Data Lake API and Microservices

The data lake API receives requests via HTTPS. When an API request is made, Amazon API Gateway leverages a custom authorizer (AWS Lambda function) to ensure that all requests are authorized.

The data lake microservices is a series of AWS Lambda functions that provide the business logic and data access layer for all data lake operations. Each AWS Lambda function assumes an AWS IAM role with least privilege access (minimum permissions necessary) to perform its designated functions. The following sections outline each data lake microservice.

Admin Microservice

The data-lake-admin-service is an AWS Lambda function that processes data lake API requests sent to the /admin/* endpoints. The admin microservice handles all administrative services including user and group management, general settings, governance settings, API keys, and role authorization for all operations within the data lake.

Cart Microservice

The data-lake-cart-service is an AWS Lambda function that processes data lake API requests sent to the /cart/* endpoints.

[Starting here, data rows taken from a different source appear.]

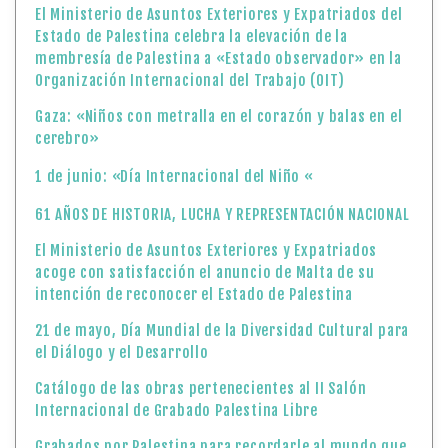
El Ministerio de Asuntos Exteriores y Expatriados del
Estado de Palestina celebra la elevación de la
membresía de Palestina a «Estado observador» en la
Organización Internacional del Trabajo (OIT)
Gaza: «Niños con metralla en el corazón y balas en el
cerebro»
1 de junio: «Día Internacional del Niño «
61 AÑOS DE HISTORIA, LUCHA Y REPRESENTACIÓN NACIONAL
El Ministerio de Asuntos Exteriores y Expatriados
acoge con satisfacción el anuncio de Malta de su
intención de reconocer el Estado de Palestina
21 de mayo, Día Mundial de la Diversidad Cultural para
el Diálogo y el Desarrollo
Catálogo de las obras pertenecientes al II Salón
Internacional de Grabado Palestina Libre
Grabados por Palestina para recordarle al mundo que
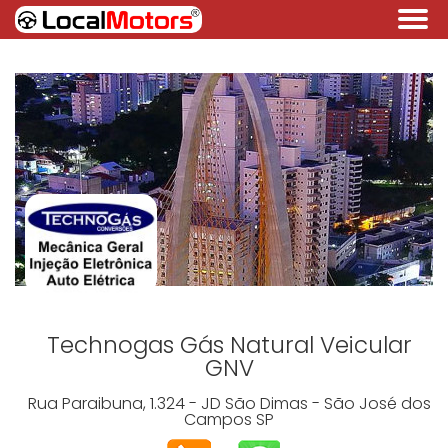
Technogas Gás Natural Veicular
GNV
Rua Paraibuna, 1.324 - JD São Dimas - São José dos
Campos SP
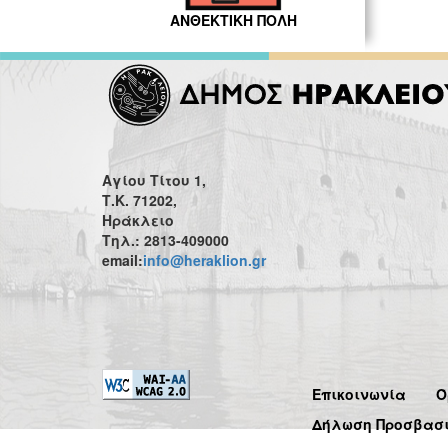
ΑΝΘΕΚΤΙΚΗ ΠΟΛΗ
Αγίου Τίτου 1,
Τ.Κ. 71202,
Ηράκλειο
Τηλ.: 2813-409000
email:
info@heraklion.gr
Επικοινωνία
Ό
Δήλωση Προσβασ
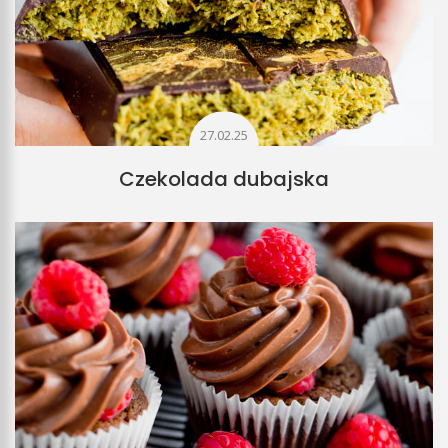
27.02.25
Czekolada dubajska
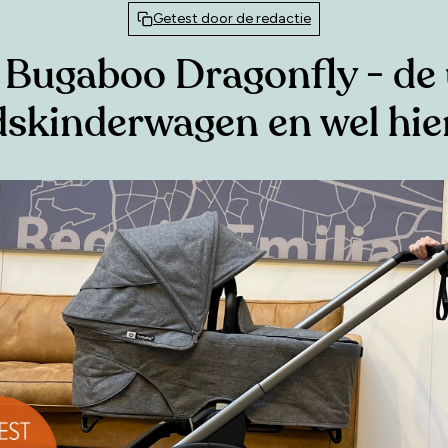
Getest door de redactie
 Bugaboo Dragonfly - de
dskinderwagen en wel hi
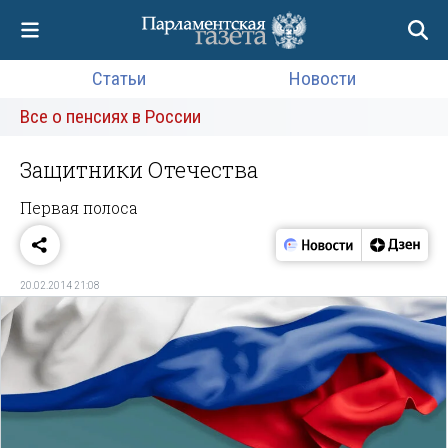
Статьи
Новости
Все о пенсиях в России
Защитники Отечества
Первая полоса
20.02.2014 21:08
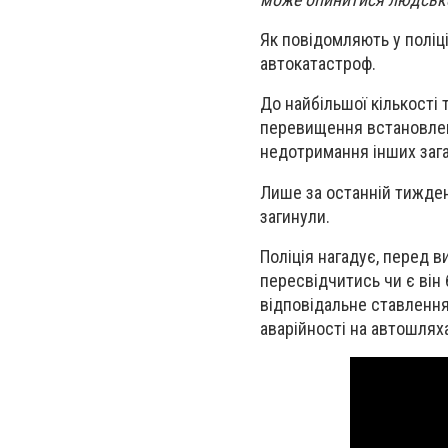
Як повідомляють у поліц
автокатастроф.
До найбільшої кількості 
перевищення встановлен
недотримання інших заг
Лише за останній тижден
загинули.
Поліція нагадує, перед 
пересвідчитись чи є він
відповідальне ставлення
аварійності на автошлях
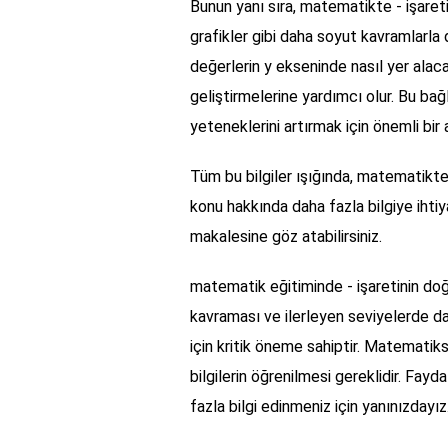
Bunun yanı sıra, matematikte - işaret
grafikler gibi daha soyut kavramlarla da
değerlerin y ekseninde nasıl yer alacağ
geliştirmelerine yardımcı olur. Bu ba
yeteneklerini artırmak için önemli bir a
Tüm bu bilgiler ışığında, matematikte
konu hakkında daha fazla bilgiye ihti
makalesine göz atabilirsiniz.
matematik eğitiminde - işaretinin doğ
kavraması ve ilerleyen seviyelerde 
için kritik öneme sahiptir. Matematik
bilgilerin öğrenilmesi gereklidir. Fayd
fazla bilgi edinmeniz için yanınızdayız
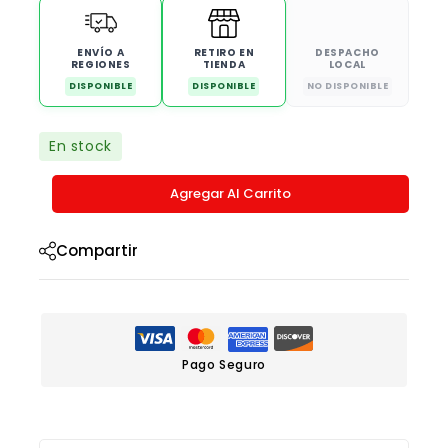
ENVÍO A
RETIRO EN
DESPACHO
REGIONES
TIENDA
LOCAL
DISPONIBLE
DISPONIBLE
NO DISPONIBLE
En stock
Agregar Al Carrito
Compartir
Pago Seguro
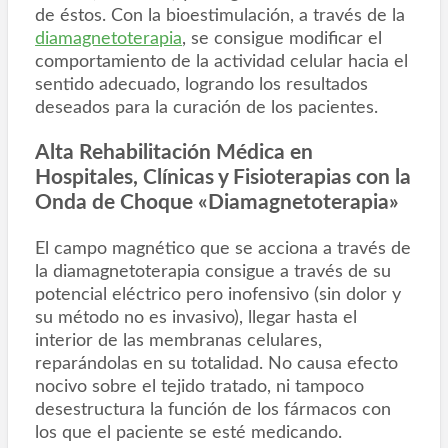
de éstos. Con la bioestimulación, a través de la
diamagnetoterapia
, se consigue modificar el
comportamiento de la actividad celular hacia el
sentido adecuado, logrando los resultados
deseados para la curación de los pacientes.
Alta Rehabilitación Médica en
Hospitales, Clínicas y Fisioterapias con la
Onda de Choque «Diamagnetoterapia»
El campo magnético que se acciona a través de
la diamagnetoterapia consigue a través de su
potencial eléctrico pero inofensivo (sin dolor y
su método no es invasivo), llegar hasta el
interior de las membranas celulares,
reparándolas en su totalidad. No causa efecto
nocivo sobre el tejido tratado, ni tampoco
desestructura la función de los fármacos con
los que el paciente se esté medicando.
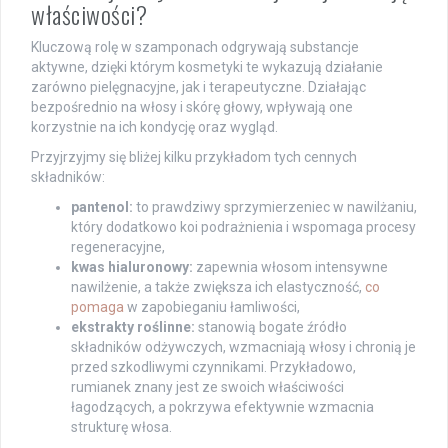
właściwości?
Kluczową rolę w szamponach odgrywają substancje
aktywne, dzięki którym kosmetyki te wykazują działanie
zarówno pielęgnacyjne, jak i terapeutyczne. Działając
bezpośrednio na włosy i skórę głowy, wpływają one
korzystnie na ich kondycję oraz wygląd.
Przyjrzyjmy się bliżej kilku przykładom tych cennych
składników:
pantenol:
to prawdziwy sprzymierzeniec w nawilżaniu,
który dodatkowo koi podrażnienia i wspomaga procesy
regeneracyjne,
kwas hialuronowy:
zapewnia włosom intensywne
nawilżenie, a także zwiększa ich elastyczność,
co
pomaga
w zapobieganiu łamliwości,
ekstrakty roślinne:
stanowią bogate źródło
składników odżywczych, wzmacniają włosy i chronią je
przed szkodliwymi czynnikami. Przykładowo,
rumianek znany jest ze swoich właściwości
łagodzących, a pokrzywa efektywnie wzmacnia
strukturę włosa.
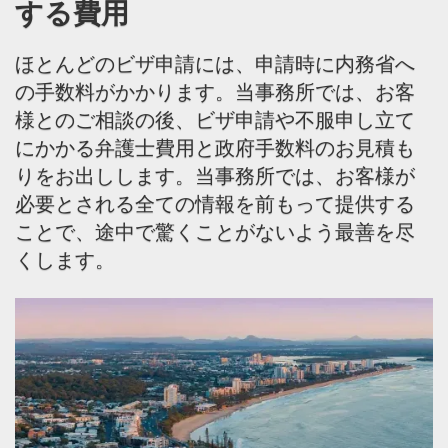
する費用
ほとんどのビザ申請には、申請時に内務省へ
の手数料がかかります。当事務所では、お客
様とのご相談の後、ビザ申請や不服申し立て
にかかる弁護士費用と政府手数料のお見積も
りをお出しします。当事務所では、お客様が
必要とされる全ての情報を前もって提供する
ことで、途中で驚くことがないよう最善を尽
くします。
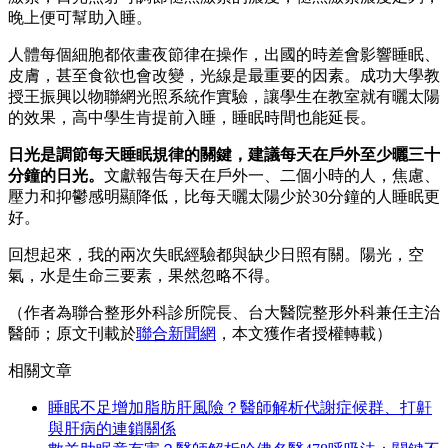
晚上便可幫助入睡。
人體每個細胞都依畫夜節律在操作，出國的時差會影響睡眠、
皮膚，甚至食欲也會改變，光線是最重要的因素。成功大學教
授王振興以物聯網光照系統作實驗，讓學生在教室就有曬太陽
的效果，高中學生肯提前入睡，睡眠時間也能延長。
日光是調節每天睡眠規律的關鍵，建議每天在戶外至少曬三十
分鐘的日光。
文獻報告每天在戶外一、二個小時的人，焦慮、
壓力和抑鬱感明顯降低，比每天曬太陽少於30分鐘的人睡眠更
好。
回想起來，我的兩次失眠經驗都與缺少日照有關。陽光，空
氣，水是生命三要素，果然忽略不得。
（作者為聯合整形外科診所院長、台大醫院整形外科兼任主治
醫師；原文刊載於
聯合新聞網
，本文獲作者授權轉載）
相關文章
睡眠不足增加脂肪肝風險？醫師解析代謝症候群、打鼾
與肝病的連鎖關係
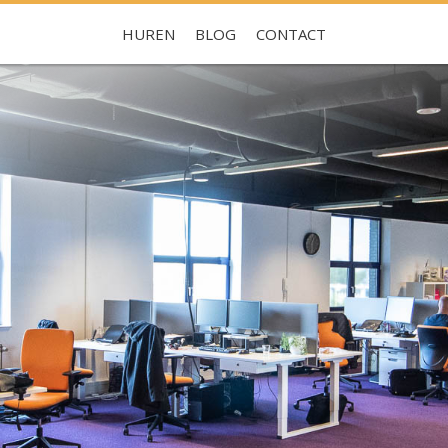
HUREN
BLOG
CONTACT
Je hebt nog geen favorieten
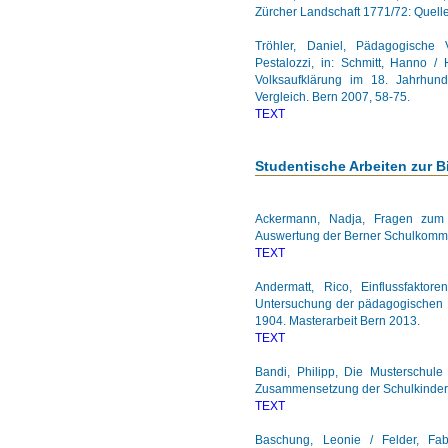
Zürcher Landschaft 1771/72: Quell
Tröhler, Daniel, Pädagogische 
Pestalozzi, in: Schmitt, Hanno /
Volksaufklärung im 18. Jahrhun
Vergleich. Bern 2007, 58-75.
TEXT
Studentische Arbeiten zur 
Ackermann, Nadja, Fragen zum 
Auswertung der Berner Schulkommi
TEXT
Andermatt, Rico, Einflussfaktor
Untersuchung der pädagogischen 
1904. Masterarbeit Bern 2013.
TEXT
Bandi, Philipp, Die Musterschule
Zusammensetzung der Schulkinder un
TEXT
Baschung, Leonie / Felder, Fab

The cart microservice handles all cart operations including item lists, adding items, removing items, and generating manifests for user carts.

Manifest Microservice

The data-lake-manifest-service is an AWS Lambda function that manages import and export of manifest files. The manifest microservice uploads import manifest files, which allows existing Amazon S3 content to be bulk imported into a package. It also generates export manifest files for each package in a user's cart at checkout.

Package Microservice

The data-lake-package-service is an AWS Lambda function that processes data lake API requests sent to /packages/* endpoints. The package microservice handles all package operations including list, add package, remove package, update package, list metadata, add metadata, update metadata, list datasets, add dataset, remove dataset, process manifest, run AWS Glue on-demand crawler, list and access AWS Glue tables, and view dataset on Amazon Athena.

Search Microservice

The data-lake-search-service is an AWS Lambda function that process data lake API requests sent to /search/* endpoints. The search microservice handles all search operations including query, index document, and remove indexed document.

Profile Microservice

The data-lake-profile-service is an AWS Lambda function that processes data lake API requests sent to /profile/* endpoints. The profile microservice handles all profile operations for data lake users, including get and generate secret access key.

Logging Microservice

The data-lake-logging-service is an AWS Lambda function that interfaces between the data lake microservices and Amazon CloudWatch Logs. Each microservice sends operations and access events to the logging service, which records the events in Amazon CloudWatch Logs. You can access this log (datalake/audit-log) in the CloudWatch console.

Amazon DynamoDB Tables

The data lake solution uses Amazon DynamoDB tables to persist metadata for the data packages, settings, and user cart items. The following tables are provisioned during deployment and only accessed via the data lake microservices:

  • data-lake-packages: persistent store for data package title and description, and a list of groups that can access the package

  • data-lake-metadata: persistent store for metadata tag values associated with packages

  • data-lake-datasets: persistent store for dataset pointers to Amazon S3 objects

  • data-lake-cart: persistent store for user cart items

  • data-lake-keys: persistent store for user access key ID references

  • data-lake-settings: persistent store for data lake configuration and governance settings

Amazon Elasticsearch Service Cluster

The solution uses an Amazon Elasticsearch Service cluster to index data lake package data for searching. The cluster is accessible only by the search microservice and an IP address that the customer designates during initial deployment.